# 1st cut with the reel mower!! (Progress pics)



## Txmx583 (Jun 8, 2017)

Got my reel roller in the mail the other day. Installed it this morning and took my yard from 2.5" to .50". It was a hell of a lot of work, but after 20 full yard bags it's done.. now it's raining but I'll throw some fert down tomorrow. 


Before


After


----------



## Ware (Jan 28, 2017)

I hear you - scalping is brutal. Great motivation to keep it reel low though.


----------



## Txmx583 (Jun 8, 2017)

No doubt!! It was 99* out when I did it, don't want to do that again. Did half of the backyard then it started raining..


----------



## SGrabs33 (Feb 13, 2017)

Nice job, the roller looks great. It will be green again in no time


----------



## Txmx583 (Jun 8, 2017)

SGrabs33 said:


> Nice job, the roller looks great. It will be green again in no time


Thanks man, the quality seems great!! I'm really happy with the McLane so far, seems like a great reel to start out with. It is kinda slow though, makes me wonder if the rpm's are at the right setting on the engine. The self propelled is not nearly as fast as my Toro rotary mower.


----------



## Kustrud (Jun 23, 2017)

Can't wait to see the results!


----------



## Colonel K0rn (Jul 4, 2017)

Wow, I was admiring your lawn in some previous photos, and I can identify with the searing heat. It was 99°F here when I was finishing up the aeration of my neighbors lawn, and turned the reigns of the machine over to my middle neighbor for him to take care of his lot. I've aerated over 20k sqft of dirt. I'm beat. :nod:

Funny thing is that all of the big box stores were out of Milo, even Wally World. I went to my local feed & seed store and they had a pallet of it. My wife wanted to come along, and 10 bags of Milo in the van on a 99°F day still isn't a very pleasant ride :lol:

I'm interested to see the results that you'll have over the next few days.


----------



## high leverage (Jun 11, 2017)

Colonel K0rn said:


> Wow, I was admiring your lawn in some previous photos, and I can identify with the searing heat. It was 99°F here when I was finishing up the aeration of my neighbors lawn, and turned the reigns of the machine over to my middle neighbor for him to take care of his lot. I've aerated over 20k sqft of dirt. I'm beat. :nod:
> 
> Funny thing is that all of the big box stores were out of Milo, even Wally World. I went to my local feed & seed store and they had a pallet of it. My wife wanted to come along, and 10 bags of Milo in the van on a 99°F day still isn't a very pleasant ride :lol:
> 
> I'm interested to see the results that you'll have over the next few days.

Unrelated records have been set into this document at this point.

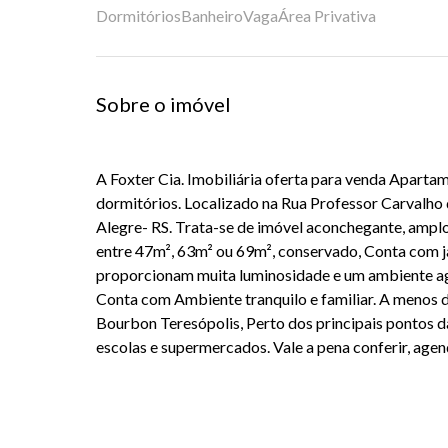
Dormitórios
Banheiro
Vaga
Área Privativa
Sobre o imóvel
A Foxter Cia. Imobiliária oferta para venda Aparta
dormitórios. Localizado na Rua Professor Carvalho d
Alegre- RS. Trata-se de imóvel aconchegante, amplo
entre 47m², 63m² ou 69m², conservado, Conta com j
proporcionam muita luminosidade e um ambiente ag
Conta com Ambiente tranquilo e familiar. A menos 
Bourbon Teresópolis, Perto dos principais pontos 
escolas e supermercados. Vale a pena conferir, agend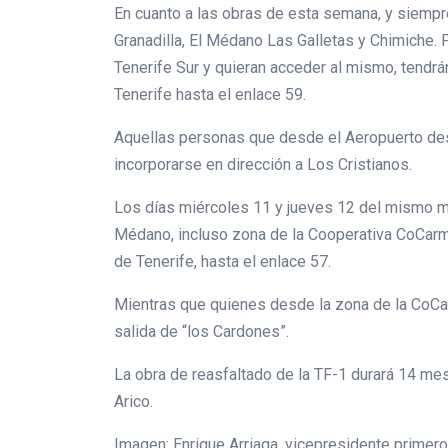
En cuanto a las obras de esta semana, y siempre
Granadilla, El Médano Las Galletas y Chimiche. 
Tenerife Sur y quieran acceder al mismo, tendrá
Tenerife hasta el enlace 59.
Aquellas personas que desde el Aeropuerto desee
incorporarse en dirección a Los Cristianos.
Los días miércoles 11 y jueves 12 del mismo mes
Médano, incluso zona de la Cooperativa CoCarmen
de Tenerife, hasta el enlace 57.
Mientras que quienes desde la zona de la CoCarm
salida de “los Cardones”.
La obra de reasfaltado de la TF-1 durará 14 me
Arico.
Imagen: Enrique Arriaga, vicepresidente primer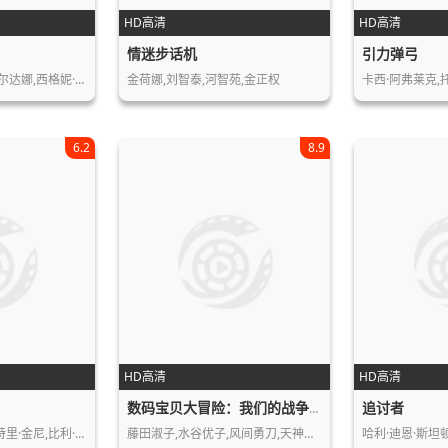
HD高清
HD高清
情迷步话机
引力弹弓
尔达娜,西格妮·…
金荷娜,刘智泰,河智苑,金正权
卡西·阿弗莱克,
6.2
8.9
HD高清
HD高清
追讨者
数码宝贝大冒险：我们的战争游戏！
里·金尼,比利·…
藤田淑子,水谷优子,风间勇刀,天神有海…
哈利·迪恩·斯坦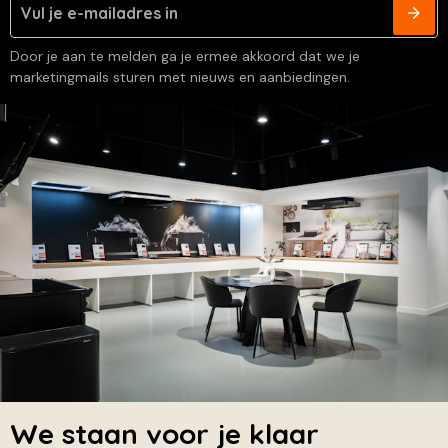
Door je aan te melden ga je ermee akkoord dat we je
marketingmails sturen met nieuws en aanbiedingen.
We staan voor je klaar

Next time you aerate, rent a stand on version. Especially if you are doing 20K ft2. I've wrestled too many walk behinds for my liking. Yes they cost more but what could take hours with a walk behind would only take a fraction of that time with the stand on. Daily rental for a walk behind vs 4 hour rental for a stand on is usually a wash.


----------



## Txmx583 (Jun 8, 2017)

Colonel K0rn said:


> Wow, I was admiring your lawn in some previous photos, and I can identify with the searing heat. It was 99°F here when I was finishing up the aeration of my neighbors lawn, and turned the reigns of the machine over to my middle neighbor for him to take care of his lot. I've aerated over 20k sqft of dirt. I'm beat. :nod:
> 
> Funny thing is that all of the big box stores were out of Milo, even Wally World. I went to my local feed & seed store and they had a pallet of it. My wife wanted to come along, and 10 bags of Milo in the van on a 99°F day still isn't a very pleasant ride :lol:
> 
> I'm interested to see the results that you'll have over the next few days.


I grabbed 4 bags of Milo at home Depot today, they always have it in stock! I guess no one here knows about it yet haha :lol: :lol:


----------



## wardconnor (Mar 25, 2017)

That a 50 with training wheels?


----------



## Txmx583 (Jun 8, 2017)

wardconnor said:


> That a 50 with training wheels?


Yep! That's my 3yo son's haha


----------



## Ware (Jan 28, 2017)

Txmx583 said:


> wardconnor said:
> 
> 
> > That a 50 with training wheels?
> ...


I used to have a couple XR650R's, and sometimes I felt like I needed training wheels. :nod:


----------



## Colonel K0rn (Jul 4, 2017)

high leverage said:


> Next time you aerate, rent a stand on version. Especially if you are doing 20K ft2. I've wrestled too many walk behinds for my liking. Yes they cost more but what could take hours with a walk behind would only take a fraction of that time with the stand on. Daily rental for a walk behind vs 4 hour rental for a stand on is usually a wash.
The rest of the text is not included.